Tuesday 31 August 2010

Marrying My Muse

One popular myth about writers is that they are tortured souls whose work derives from unrequited love, financial hardship and general misery. They scratch away at their manuscripts by the light of a guttering candle in some solitary garret.

Not me. I dispensed with my misery in my childhood. Thirty four years ago this month I got married and my success as a writer, such as it is, I attribute to the emotional stability I have enjoyed for a third of a century. I work best when I’m happy. I run all my writing past Rosie, my wife, and if she says something needs to be cut or changed, I cut it or change it.

However, back in 1972 the announcement of my intention to get married was not well received. The seventies followed hard on the heels of the intoxicated sixties like the onset of a colossal hangover. Social norms had been toppled and were lying all about us in disarray. The job of clearing up after the party had not yet begun.
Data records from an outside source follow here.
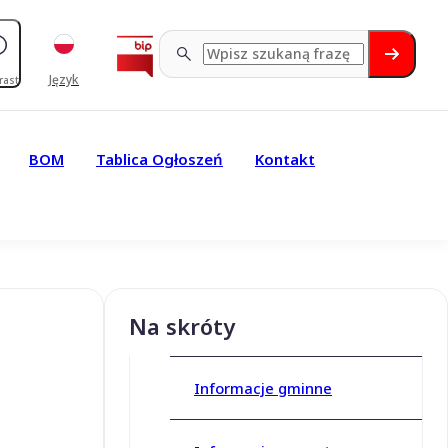
Język
rast
BOM
Tablica Ogłoszeń
Kontakt
Na skróty
Informacje gminne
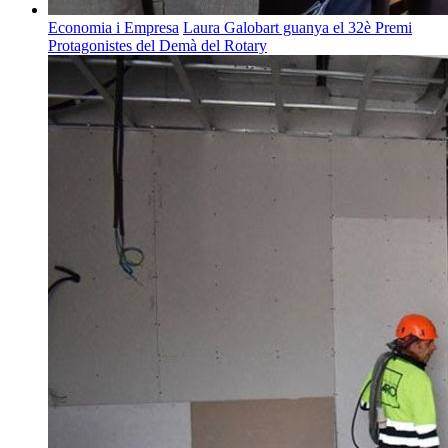
Economia i Empresa
Laura Galobart guanya el 32è Premi
Protagonistes del Demà del Rotary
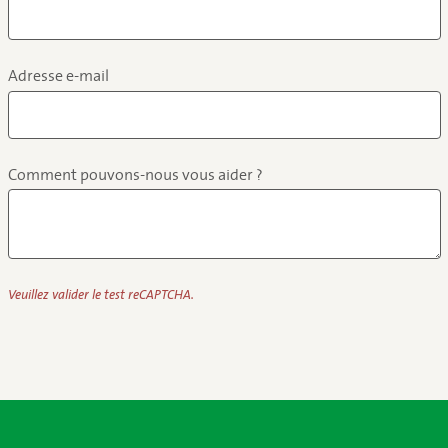
Adresse e-mail
Comment pouvons-nous vous aider ?
Veuillez valider le test reCAPTCHA.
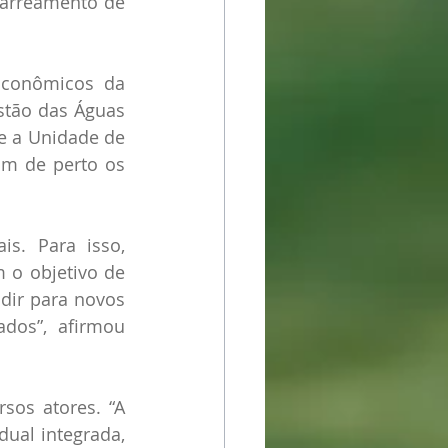
carreamento de 
Econômicos da 
tão das Águas 
e a Unidade de 
m de perto os 
s. Para isso, 
 o objetivo de 
dir para novos 
dos”, afirmou 
sos atores. “A 
dual integrada, 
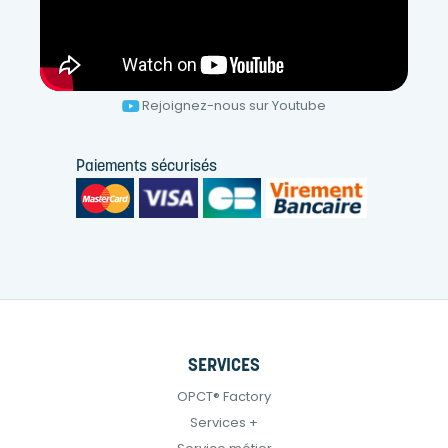
Rejoignez-nous sur Youtube
Paiements sécurisés
SERVICES
OPCT® Factory
Services +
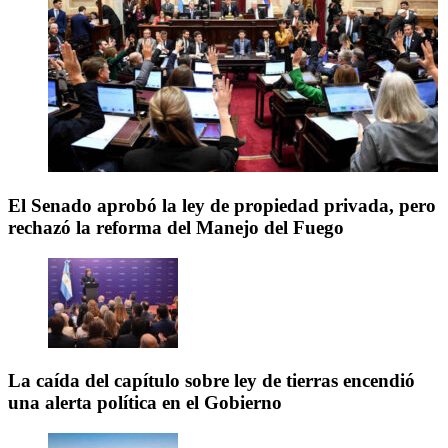
El Senado aprobó la ley de propiedad privada, pero
rechazó la reforma del Manejo del Fuego
La caída del capítulo sobre ley de tierras encendió
una alerta política en el Gobierno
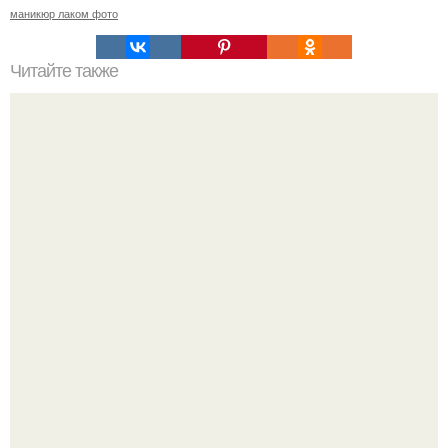
маникюр лаком фото
Читайте также
Цитаты про маникюр. 20 золотых цитат Коко шанель:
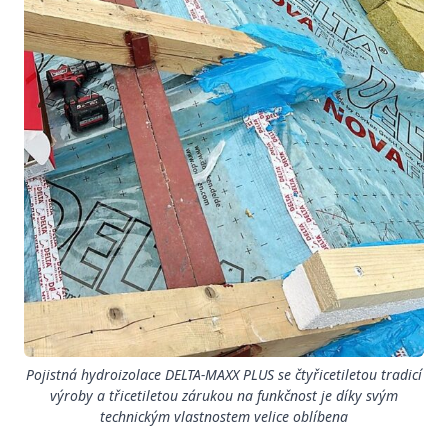
Pojistná hydroizolace DELTA-MAXX PLUS se čtyřicetiletou tradicí
výroby a třicetiletou zárukou na funkčnost je díky svým
technickým vlastnostem velice oblíbena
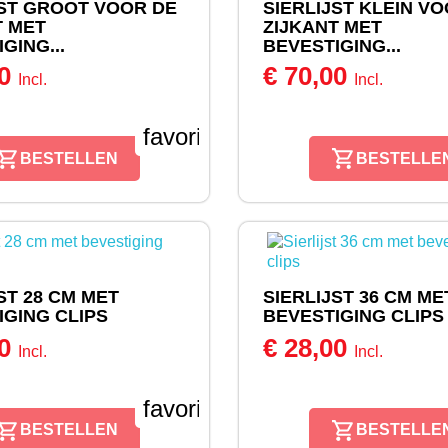
JST GROOT VOOR DE
SIERLIJST KLEIN V
T MET
ZIJKANT MET
GING...
BEVESTIGING...
00
€ 70,00
Incl.
Incl.
favorite_border
BESTELLEN
BESTELLE
ST 28 CM MET
SIERLIJST 36 CM ME
IGING CLIPS
BEVESTIGING CLIPS
00
€ 28,00
Incl.
Incl.
favorite_border
BESTELLEN
BESTELLE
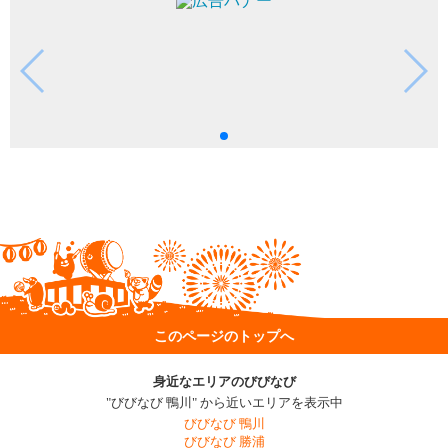
このページのトップへ
身近なエリアのびびなび
"びびなび 鴨川" から近いエリアを表示中
びびなび 鴨川
びびなび 勝浦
Perhaps that explains the general negativity of my friends at university. One flatmate summed it up by responding to the great news with the question, ‘Why?’
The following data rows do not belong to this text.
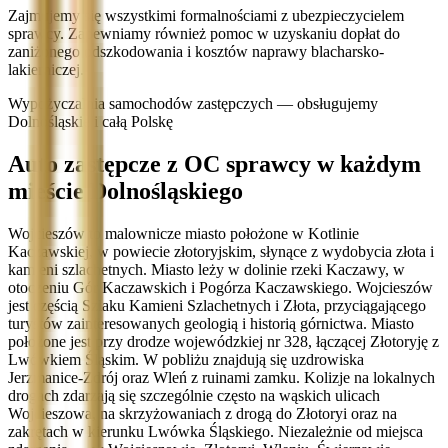
Zajmujemy się wszystkimi formalnościami z ubezpieczycielem
sprawcy. Zapewniamy również pomoc w uzyskaniu dopłat do
zaniżonego odszkodowania i kosztów naprawy blacharsko-
lakierniczej.
Wypożyczalnia samochodów zastępczych — obsługujemy
Dolnośląskie i całą Polskę
Auto zastępcze z OC sprawcy w każdym
mieście Dolnośląskiego
Wojcieszów to malownicze miasto położone w Kotlinie
Kaczawskiej, w powiecie złotoryjskim, słynące z wydobycia złota i
kamieni szlachetnych. Miasto leży w dolinie rzeki Kaczawy, w
otoczeniu Gór Kaczawskich i Pogórza Kaczawskiego. Wojcieszów
jest częścią Szlaku Kamieni Szlachetnych i Złota, przyciągającego
turystów zainteresowanych geologią i historią górnictwa. Miasto
położone jest przy drodze wojewódzkiej nr 328, łączącej Złotoryję z
Lwówkiem Śląskim. W pobliżu znajdują się uzdrowiska
Jerzmanice-Zdrój oraz Wleń z ruinami zamku. Kolizje na lokalnych
drogach zdarzają się szczególnie często na wąskich ulicach
Wojcieszowa, na skrzyżowaniach z drogą do Złotoryi oraz na
zakrętach w kierunku Lwówka Śląskiego. Niezależnie od miejsca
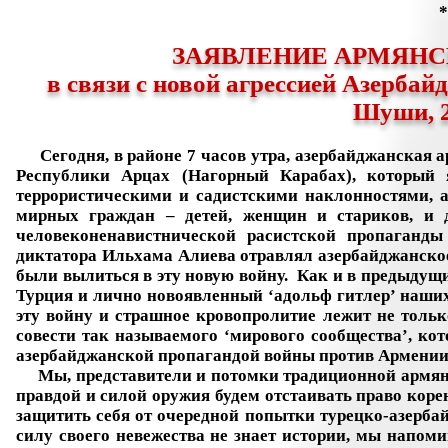
ЗАЯВЛЕНИЕ АРМЯН
в связи с новой агрессией Азерба
Шуши, 2
Сегодня, в районе 7 часов утра, азербайджанская 
Республики Арцах (Нагорный Карабах), который
террористическими и садистскими наклонностями, а
мирных граждан – детей, женщин и стариков, и
человеконенавистнической расистской пропаганд
диктатора Ильхама Алиева отравлял азербайджанско
были вылиться в эту новую войну. Как и в предыдущи
Турция и лично новоявленный ‘адольф гитлер’ наших
эту войну и страшное кровопролитие лежит не тольк
совести так называемого ‘мирового сообщества’, кот
азербайджанской пропагандой войны против Армении
Мы, представители и потомки традиционной армянск
правдой и силой оружия будем отстаивать право коре
защитить себя от очередной попытки турецко-азерба
силу своего невежества не знает истории, мы напоми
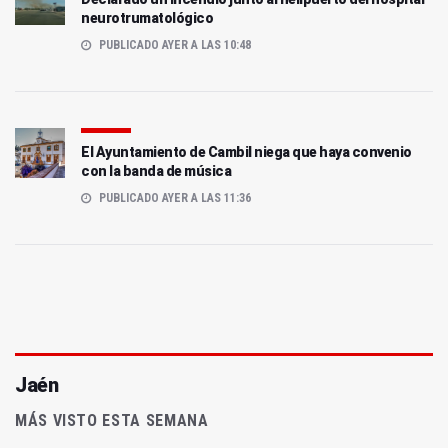
neurotrumatológico
PUBLICADO AYER A LAS 10:48
El Ayuntamiento de Cambil niega que haya convenio
con la banda de música
PUBLICADO AYER A LAS 11:36
Jaén
MÁS VISTO ESTA SEMANA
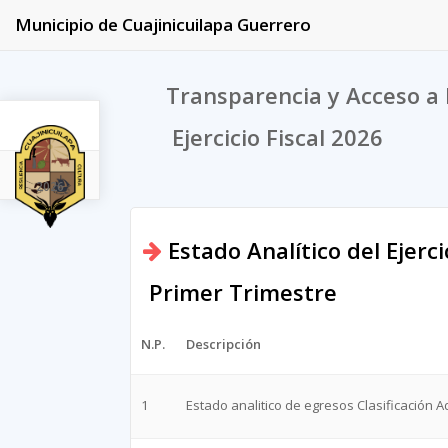
Municipio de Cuajinicuilapa Guerrero
Transparencia y Acceso a 
Ejercicio Fiscal 2026
2026
Estado Analítico del Ejerc
Primer Trimestre
N.P.
Descripción
1
Estado analitico de egresos Clasificación A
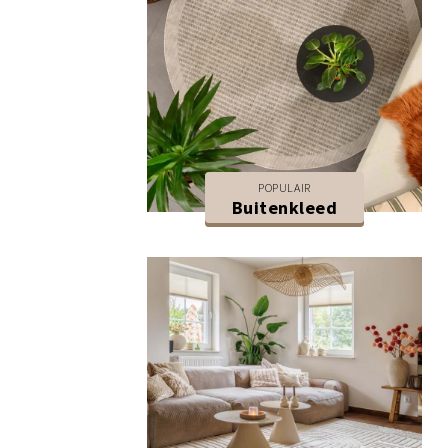
POPULAIR
Buitenkleed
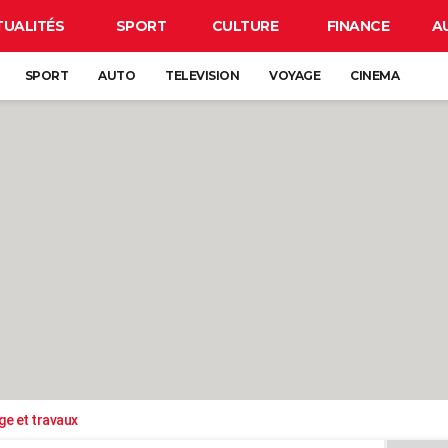
TUALITÉS
SPORT
CULTURE
FINANCE
A
SPORT
AUTO
TELEVISION
VOYAGE
CINEMA
ge et travaux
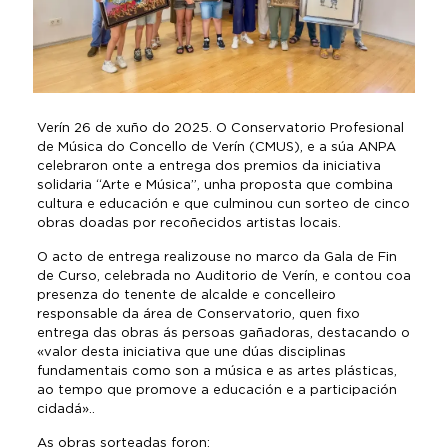
Verín 26 de xuño do 2025. O Conservatorio Profesional
de Música do Concello de Verín (CMUS), e a súa ANPA
celebraron onte a entrega dos premios da iniciativa
solidaria “Arte e Música”, unha proposta que combina
cultura e educación e que culminou cun sorteo de cinco
obras doadas por recoñecidos artistas locais.
O acto de entrega realizouse no marco da Gala de Fin
de Curso, celebrada no Auditorio de Verín, e contou coa
presenza do tenente de alcalde e concelleiro
responsable da área de Conservatorio, quen fixo
entrega das obras ás persoas gañadoras, destacando o
«valor desta iniciativa que une dúas disciplinas
fundamentais como son a música e as artes plásticas,
ao tempo que promove a educación e a participación
cidadá»..
As obras sorteadas foron:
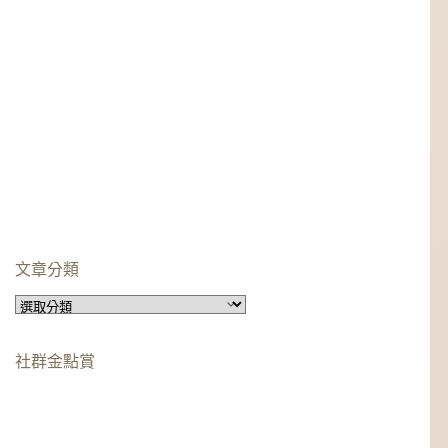
文章分類
文
章
分
社群金點賞
類
柯蘿依chloe
美妝時尚影響力創作者金獎
柯蘿依chloe
優選創作者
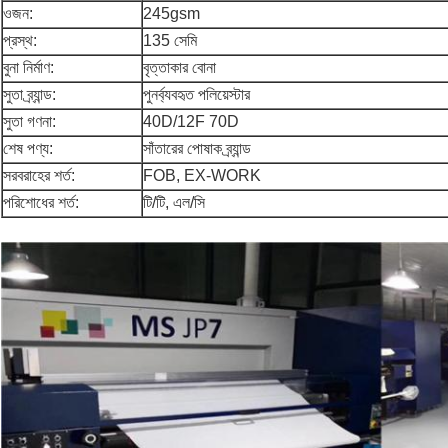
ওজন:
245gsm
প্রস্থ:
135 সেমি
বুনা নির্মাণ:
বৃত্তাকার বোনা
সুতা ব্র্যান্ড:
পুনর্ব্যবহৃত পলিয়েস্টার
সুতা গণনা:
40D/12F 70D
শেষ পণ্য:
সাঁতারের পোষাক ব্র্যান্ড
সরবরাহের শর্ত:
FOB, EX-WORK
পরিশোধের শর্ত:
টি/টি, এল/সি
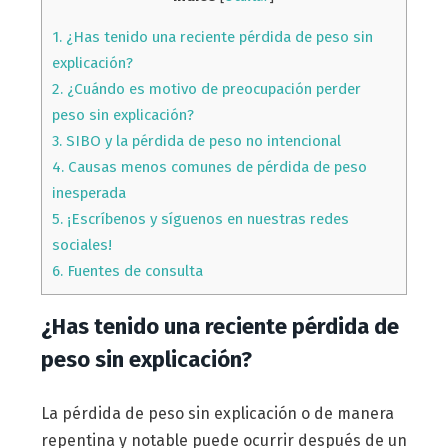
1.
¿Has tenido una reciente pérdida de peso sin
explicación?
2.
¿Cuándo es motivo de preocupación perder
peso sin explicación?
3.
SIBO y la pérdida de peso no intencional
4.
Causas menos comunes de pérdida de peso
inesperada
5.
¡Escríbenos y síguenos en nuestras redes
sociales!
6.
Fuentes de consulta
¿Has tenido una reciente pérdida de
peso sin explicación?
La pérdida de peso sin explicación o de manera
repentina y notable puede ocurrir después de un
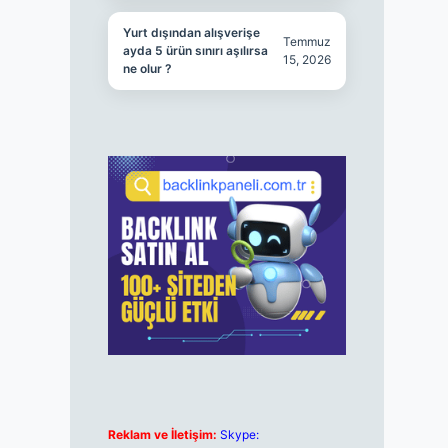
Yurt dışından alışverişe
Temmuz
ayda 5 ürün sınırı aşılırsa
15, 2026
ne olur ?
Reklam ve İletişim:
Skype:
‘Because we love each other and we want to spend the rest of our lives together,’ I told him. He looked unimpressed. ‘You don’t need a piece of paper to do that.’

My parents were even less enthusiastic. ‘Don’t tell your father!’ was my mother’s reflex response. ‘I think he might notice, Mum,’ I pointed out. ‘At least wait until the end of the summer,’ she begged.

Wearily I agreed, eighteen years of living with my father having conditioned me to a process of walking on eggshells. When the end of the summer came I decided I would wait no longer and broke the news. His reaction was entirely predictable. He objected and said he would not be coming to the wedding. I told him he wasn’t invited. That was the end of communication between us for a very long time.

In the end he did come to the wedding. He was prevailed upon by his sister, a nun in Philadelphia, who came over from the US with the specific intention of making him do the right thing. She was my father’s younger sister but the only person on earth he seemed to fear. A ferociously patriotic, hard line Republican, she was not standing for any nonsense. He was going to the wedding whether he or I wanted him to and that was the end of the matter.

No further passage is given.